Non-deep Networks
One common wisdom in the era of deep learning is that "depth trumps width". After all, we are not in the era of wide learning. Deeper networks seem to allow for more expressivity given the compositional nature of layers, holding the number of parameters fixed. From a theoretical perspective, we know that depth-2 networks are universal approximators, but the size of the network is exponential in the input dimension. I'm pretty sure that there has been work showing that dependence for deeper networks is no longer exponential in n, but who knows under what stringent conditions does this hold.
More recently, we've entered the era of deep learning, whereby the number of layers are in the hundreds, if not thousands. This feels like an altogether different regime, which I would call really-deep learning. This also gets closer to the question of scaling.
Also, note that a lot of the theoretical work talks about ReLU networks that are just MLPs. This is so far removed from what the models are like now – existing architectures are much more like compositions of blocks of computation, with only a handful of block types. It's very much like a circuit, except instead of electricity you have a flow of data/information, and the components are these blocks.
Continuing with the circuit analogy, you can differentiate between parallel and series. However, I think this is where the usefulness of the analogy ends. It's more helpful to think about computer programs, where we have sequential and parallel computation. It's clear that almost all programming is done sequentially, as that's how you get composition and the power of compounding. Parallelisation is something that can help speed things up, but for the most part it's something that you do to take advantage of distributed resources (once you hit the limitations of the single core).
Where does this paper fit in? It takes aim at this very-deep learning regime, and asks the question: is it really necessary to have hundreds of layers? Can we achieve the same sort of performance with only a handful of layers instead?
To be honest, I'm not that familiar with the ImageNet benchmark. I think what they're trying to argue is that they're replacing depth with width. But to me, seeing the performance of the single-stream already shows that you can already do quite a lot with 12 layers.
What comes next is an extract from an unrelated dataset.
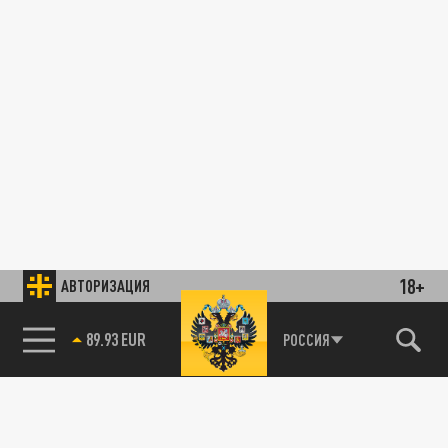
18+
АВТОРИЗАЦИЯ
89.93 EUR
РОССИЯ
Actually, as one reviewer notes:
My major concern is that the authors argues contribution of parallel subnetworks, while I think the traditional RepVGG-wise blocks adopted in ParNet contributes significantly more to prediction accuracy. Even if ParNet adopts 1 branch only, ParNet's accuracy can still achieve 75% more, as "ParNet-M-OneStream" shown in Table 8. Comparison of Table 7 and Table 10 shows that the RepVGG blocks is significantly more important than adopted number of branches on improving accuracy.
Paper Specifics
- A key architectural choice is that the parallel streams use different resolutions (I guess this is also why you get diminishing returns with more streams).
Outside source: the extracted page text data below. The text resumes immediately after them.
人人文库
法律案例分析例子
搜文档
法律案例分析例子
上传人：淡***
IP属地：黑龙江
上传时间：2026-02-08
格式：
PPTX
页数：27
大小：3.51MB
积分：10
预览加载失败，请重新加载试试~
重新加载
- They argue that moving calculations to width will take advantage of multiple cores. Unconvinced by this.
Parallel Performance
Table 10: comparing # of branches against performance. What they find is that for a fixed number of parameters, the optimal number of branches is 3. This shows that all this "embarrassingly parallel" talk is only embarrassing. For one thing, the performance improvements are, in my eyes, incredibly marginal.
Something that they keep doing is to fix the number of parameters and then vary across various configuration parameters (depth, width, channels, streams). This is clearly the simplest way to keep the capacity of the model constant, but in this era of complicated architectures, it's unclear how fair this metric really is.
Ensembles
Table 9: comparing ensembles against the same number of streams. Their conclusion for this ablation study is that their parallel configuration outperforms a simple ensemble. From my perspective, this makes me think that ensembles, which are the actual "embarrassingly parallel" operation, aren't all that bad. Granted, it's not a particularly efficient usage of parameters (and my intuition says that part of why networks do so well is that in some sense they are performing some kind of bagging or boosting).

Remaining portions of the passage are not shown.